[Input]:
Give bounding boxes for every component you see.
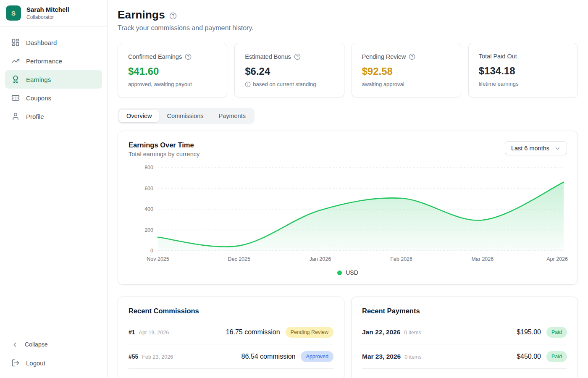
help-icon[interactable] xyxy=(185,53,192,60)
stat-label: Pending Review xyxy=(362,53,406,60)
sidebar-item-dashboard[interactable]: Dashboard xyxy=(5,33,102,52)
stat-value: $6.24 xyxy=(245,66,333,77)
sidebar-item-label: Coupons xyxy=(26,94,51,102)
sidebar: S Sarah Mitchell Collaborator Dashboard … xyxy=(0,0,108,378)
card-title: Recent Commissions xyxy=(129,307,333,315)
sidebar-nav: Dashboard Performance Earnings Coupons P… xyxy=(0,26,107,330)
stat-card-confirmed-earnings: Confirmed Earnings $41.60 approved, awai… xyxy=(118,43,227,97)
chevron-down-icon xyxy=(554,145,561,152)
svg-text:Apr 2026: Apr 2026 xyxy=(546,256,568,262)
recent-commissions-card: Recent Commissions #1 Apr 19, 2026 16.75… xyxy=(118,297,344,378)
svg-text:Nov 2025: Nov 2025 xyxy=(147,256,169,262)
stat-value: $134.18 xyxy=(479,65,567,77)
svg-text:400: 400 xyxy=(144,206,153,212)
status-badge: Pending Review xyxy=(286,327,333,338)
sidebar-footer: Collapse Logout xyxy=(0,330,107,378)
earnings-chart: 8006004002000Nov 2025Dec 2025Jan 2026Feb… xyxy=(129,164,568,265)
user-name: Sarah Mitchell xyxy=(26,6,69,13)
avatar: S xyxy=(6,5,21,21)
payment-items: 0 items xyxy=(404,330,421,336)
sidebar-item-profile[interactable]: Profile xyxy=(5,107,102,126)
stat-note: approved, awaiting payout xyxy=(128,81,217,87)
dashboard-grid-icon xyxy=(11,38,20,47)
help-icon[interactable] xyxy=(169,12,177,20)
svg-text:Jan 2026: Jan 2026 xyxy=(310,256,331,262)
earnings-over-time-card: Earnings Over Time Total earnings by cur… xyxy=(118,131,578,285)
status-badge: Paid xyxy=(546,351,567,362)
svg-text:Dec 2025: Dec 2025 xyxy=(228,256,250,262)
stat-note: awaiting approval xyxy=(362,81,451,87)
commission-row[interactable]: #55 Feb 23, 2026 86.54 commission Approv… xyxy=(129,344,333,369)
commission-row[interactable]: #1 Apr 19, 2026 16.75 commission Pending… xyxy=(129,320,333,344)
stat-note: based on current standing xyxy=(245,81,333,87)
stat-card-total-paid-out: Total Paid Out $134.18 lifetime earnings xyxy=(468,43,578,97)
ticket-icon xyxy=(11,94,20,102)
payment-date: Mar 23, 2026 xyxy=(362,353,401,360)
svg-text:800: 800 xyxy=(144,165,153,171)
sidebar-item-label: Dashboard xyxy=(26,39,57,46)
sidebar-item-label: Earnings xyxy=(26,76,51,83)
commission-date: Feb 23, 2026 xyxy=(142,354,173,360)
status-badge: Paid xyxy=(546,327,567,338)
trending-up-icon xyxy=(11,57,20,65)
main-content: Earnings Track your commissions and paym… xyxy=(108,0,588,378)
tab-bar: Overview Commissions Payments xyxy=(118,108,255,124)
payment-amount: $450.00 xyxy=(517,353,541,360)
recent-payments-card: Recent Payments Jan 22, 2026 0 items $19… xyxy=(351,297,578,378)
commission-id: #1 xyxy=(129,329,135,336)
payment-date: Jan 22, 2026 xyxy=(362,328,400,336)
payment-amount: $195.00 xyxy=(517,328,541,336)
stat-label: Confirmed Earnings xyxy=(128,53,182,60)
stats-row: Confirmed Earnings $41.60 approved, awai… xyxy=(118,43,578,97)
tab-overview[interactable]: Overview xyxy=(119,110,159,122)
commission-amount: 86.54 commission xyxy=(242,353,296,360)
svg-text:600: 600 xyxy=(144,186,153,192)
svg-text:200: 200 xyxy=(144,227,153,233)
award-icon xyxy=(11,75,20,84)
collapse-label: Collapse xyxy=(25,341,47,348)
stat-note: lifetime earnings xyxy=(479,81,567,87)
sidebar-item-coupons[interactable]: Coupons xyxy=(5,89,102,107)
chart-legend: USD xyxy=(129,269,567,276)
sidebar-item-label: Performance xyxy=(26,58,62,65)
stat-value: $92.58 xyxy=(362,66,451,77)
stat-label: Estimated Bonus xyxy=(245,53,291,60)
commission-id: #55 xyxy=(129,353,138,360)
card-title: Recent Payments xyxy=(362,307,567,315)
date-range-value: Last 6 months xyxy=(511,145,549,152)
status-badge: Approved xyxy=(301,351,333,362)
svg-text:Feb 2026: Feb 2026 xyxy=(390,256,412,262)
logout-button[interactable]: Logout xyxy=(5,354,102,372)
collapse-sidebar-button[interactable]: Collapse xyxy=(5,335,102,354)
tab-commissions[interactable]: Commissions xyxy=(160,110,210,122)
stat-card-pending-review: Pending Review $92.58 awaiting approval xyxy=(352,43,461,97)
help-icon[interactable] xyxy=(409,53,415,60)
commission-amount: 16.75 commission xyxy=(226,328,280,336)
chart-subtitle: Total earnings by currency xyxy=(129,151,200,158)
info-icon xyxy=(245,81,251,87)
page-title: Earnings xyxy=(118,8,165,21)
payment-items: 0 items xyxy=(404,354,421,360)
user-role: Collaborator xyxy=(26,14,69,20)
user-card: S Sarah Mitchell Collaborator xyxy=(0,0,107,26)
payment-row[interactable]: Jan 22, 2026 0 items $195.00 Paid xyxy=(362,320,567,344)
user-icon xyxy=(11,112,20,121)
chevron-left-icon xyxy=(11,341,18,348)
legend-label: USD xyxy=(346,269,358,276)
chart-title: Earnings Over Time xyxy=(129,141,200,149)
page-subtitle: Track your commissions and payment histo… xyxy=(118,24,578,32)
payment-row[interactable]: Mar 23, 2026 0 items $450.00 Paid xyxy=(362,344,567,369)
svg-text:0: 0 xyxy=(150,248,153,254)
logout-icon xyxy=(11,359,20,367)
logout-label: Logout xyxy=(26,360,45,367)
tab-payments[interactable]: Payments xyxy=(211,110,252,122)
help-icon[interactable] xyxy=(294,53,301,60)
sidebar-item-earnings[interactable]: Earnings xyxy=(5,70,102,89)
svg-text:Mar 2026: Mar 2026 xyxy=(471,256,494,262)
sidebar-item-performance[interactable]: Performance xyxy=(5,52,102,70)
date-range-select[interactable]: Last 6 months xyxy=(505,141,567,155)
commission-date: Apr 19, 2026 xyxy=(139,330,169,336)
stat-label: Total Paid Out xyxy=(479,53,517,60)
stat-value: $41.60 xyxy=(128,66,217,77)
legend-dot xyxy=(337,270,342,275)
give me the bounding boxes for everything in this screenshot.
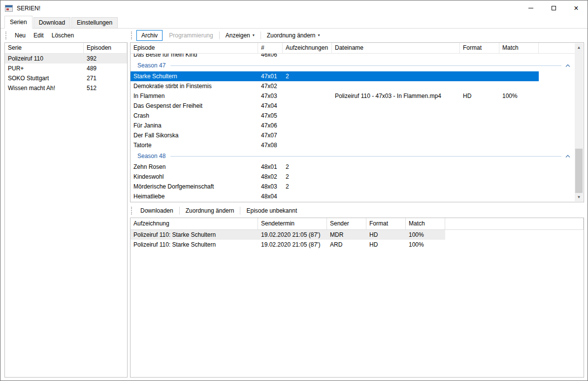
column-header-format[interactable]: Format	[366, 218, 406, 229]
window-controls: ×	[520, 0, 588, 16]
sendetermin-cell: 19.02.2020 21:05 (87')	[258, 230, 327, 240]
tab-serien[interactable]: Serien	[4, 16, 33, 29]
episode-row[interactable]: Mörderische Dorfgemeinschaft48x032	[131, 182, 539, 191]
scrollbar-thumb[interactable]	[575, 149, 583, 193]
scrollbar-track[interactable]	[575, 52, 583, 193]
toolbar-grip-icon[interactable]	[5, 32, 8, 39]
recording-row[interactable]: Polizeiruf 110: Starke Schultern19.02.20…	[131, 230, 445, 240]
episode-cell: Das Beste für mein Kind	[131, 54, 258, 60]
episode-row[interactable]: Demokratie stirbt in Finsternis47x02	[131, 81, 539, 91]
match-cell	[499, 172, 539, 182]
column-header-sendetermin[interactable]: Sendetermin	[258, 218, 327, 229]
series-row[interactable]: PUR+489	[5, 64, 127, 73]
edit-button[interactable]: Edit	[30, 30, 48, 41]
series-row[interactable]: SOKO Stuttgart271	[5, 73, 127, 83]
chevron-up-icon[interactable]	[565, 155, 570, 158]
column-header-filler	[539, 43, 575, 53]
episode-row[interactable]: Zehn Rosen48x012	[131, 162, 539, 172]
format-cell	[460, 121, 499, 130]
tab-download[interactable]: Download	[33, 17, 70, 29]
archiv-button[interactable]: Archiv	[136, 30, 163, 41]
episoden-cell: 512	[84, 83, 127, 93]
match-cell	[499, 111, 539, 121]
episode-row[interactable]: Das Beste für mein Kind46x06	[131, 54, 539, 60]
number-cell: 47x08	[258, 140, 283, 150]
episodes-toolbar: Archiv Programmierung Anzeigen ▾ Zuordnu…	[130, 29, 584, 42]
aufzeichnungen-cell	[283, 81, 332, 91]
column-header-episode[interactable]: Episode	[131, 43, 258, 53]
season-label: Season 47	[137, 62, 165, 69]
dateiname-cell	[332, 172, 460, 182]
dateiname-cell	[332, 162, 460, 172]
number-cell: 46x06	[258, 54, 283, 60]
vertical-scrollbar[interactable]: ▲ ▼	[575, 43, 583, 201]
episode-row[interactable]: Heimatliebe48x04	[131, 191, 539, 201]
match-cell: 100%	[406, 230, 445, 240]
episode-unbekannt-button[interactable]: Episode unbekannt	[242, 205, 301, 216]
episode-rows: Das Beste für mein Kind46x06Season 47Sta…	[131, 54, 575, 202]
close-button[interactable]: ×	[565, 0, 588, 16]
recordings-list: Aufzeichnung Sendetermin Sender Format M…	[130, 218, 584, 378]
series-row[interactable]: Wissen macht Ah!512	[5, 83, 127, 93]
scroll-up-button[interactable]: ▲	[575, 43, 583, 52]
app-window: { "window": { "title": "SERIEN!" }, "ico…	[0, 0, 588, 381]
tab-einstellungen[interactable]: Einstellungen	[71, 17, 118, 29]
season-group-header[interactable]: Season 48	[131, 150, 575, 162]
chevron-down-icon: ▾	[318, 33, 320, 37]
loeschen-button[interactable]: Löschen	[48, 30, 78, 41]
column-header-match[interactable]: Match	[499, 43, 539, 53]
chevron-up-icon[interactable]	[565, 64, 570, 67]
episode-row[interactable]: Crash47x05	[131, 111, 539, 121]
series-row[interactable]: Polizeiruf 110392	[5, 54, 127, 64]
episode-row[interactable]: In Flammen47x03Polizeiruf 110 - 47x03 - …	[131, 91, 539, 101]
episode-row[interactable]: Starke Schultern47x012	[131, 71, 539, 81]
zuordnung-aendern-dropdown[interactable]: Zuordnung ändern ▾	[263, 30, 324, 41]
season-label: Season 48	[137, 153, 165, 159]
toolbar-separator	[219, 32, 220, 39]
episode-row[interactable]: Der Fall Sikorska47x07	[131, 130, 539, 140]
season-group-header[interactable]: Season 47	[131, 60, 575, 71]
column-header-aufzeichnungen[interactable]: Aufzeichnungen	[283, 43, 332, 53]
format-cell: HD	[460, 91, 499, 101]
episode-row[interactable]: Für Janina47x06	[131, 121, 539, 130]
series-toolbar: Neu Edit Löschen	[4, 29, 128, 42]
aufzeichnungen-cell: 2	[283, 162, 332, 172]
column-header-sender[interactable]: Sender	[327, 218, 366, 229]
toolbar-grip-icon[interactable]	[131, 207, 133, 215]
minimize-button[interactable]	[520, 0, 542, 16]
aufzeichnungen-cell	[283, 121, 332, 130]
dateiname-cell	[332, 182, 460, 191]
app-icon	[5, 5, 13, 12]
episode-row[interactable]: Das Gespenst der Freiheit47x04	[131, 101, 539, 111]
downloaden-button[interactable]: Downloaden	[136, 205, 177, 216]
column-header-number[interactable]: #	[258, 43, 283, 53]
number-cell: 47x03	[258, 91, 283, 101]
toolbar-grip-icon[interactable]	[131, 32, 133, 39]
recording-row[interactable]: Polizeiruf 110: Starke Schultern19.02.20…	[131, 240, 445, 250]
neu-button[interactable]: Neu	[11, 30, 30, 41]
aufzeichnungen-cell	[283, 54, 332, 60]
maximize-button[interactable]	[542, 0, 565, 16]
column-header-format[interactable]: Format	[460, 43, 499, 53]
episode-cell: Demokratie stirbt in Finsternis	[131, 81, 258, 91]
number-cell: 47x06	[258, 121, 283, 130]
column-header-serie[interactable]: Serie	[5, 43, 84, 53]
sendetermin-cell: 19.02.2020 21:05 (87')	[258, 240, 327, 250]
column-header-episoden[interactable]: Episoden	[84, 43, 127, 53]
recordings-list-header: Aufzeichnung Sendetermin Sender Format M…	[131, 218, 584, 230]
column-header-match[interactable]: Match	[406, 218, 445, 229]
number-cell: 47x04	[258, 101, 283, 111]
programmierung-button[interactable]: Programmierung	[165, 30, 217, 41]
anzeigen-dropdown[interactable]: Anzeigen ▾	[222, 30, 259, 41]
episode-cell: Crash	[131, 111, 258, 121]
dateiname-cell	[332, 81, 460, 91]
aufzeichnungen-cell	[283, 191, 332, 201]
episode-row[interactable]: Kindeswohl48x022	[131, 172, 539, 182]
column-header-dateiname[interactable]: Dateiname	[332, 43, 460, 53]
serie-cell: SOKO Stuttgart	[5, 73, 84, 83]
scroll-down-button[interactable]: ▼	[575, 193, 583, 201]
column-header-aufzeichnung[interactable]: Aufzeichnung	[131, 218, 258, 229]
zuordnung-aendern-button[interactable]: Zuordnung ändern	[182, 205, 238, 216]
episode-row[interactable]: Tatorte47x08	[131, 140, 539, 150]
aufzeichnungen-cell	[283, 130, 332, 140]
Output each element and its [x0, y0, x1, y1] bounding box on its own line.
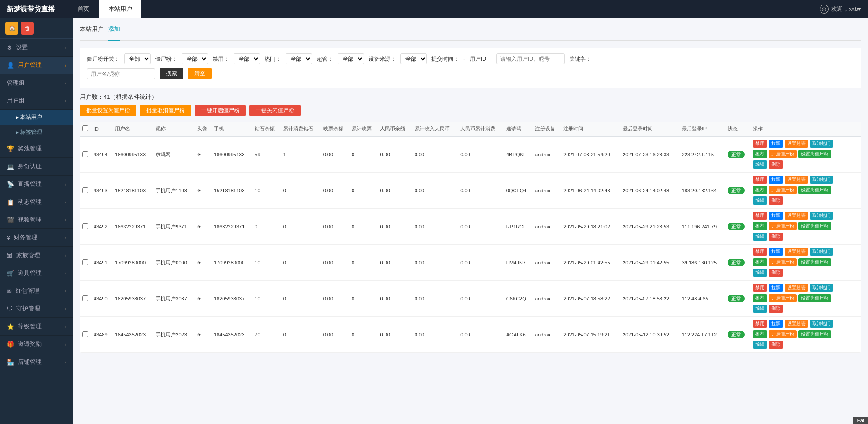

[What you should do]:
Taking each line of the material above in turn, count those containing the string "toolbar". State the number alone.

[Task result]:
6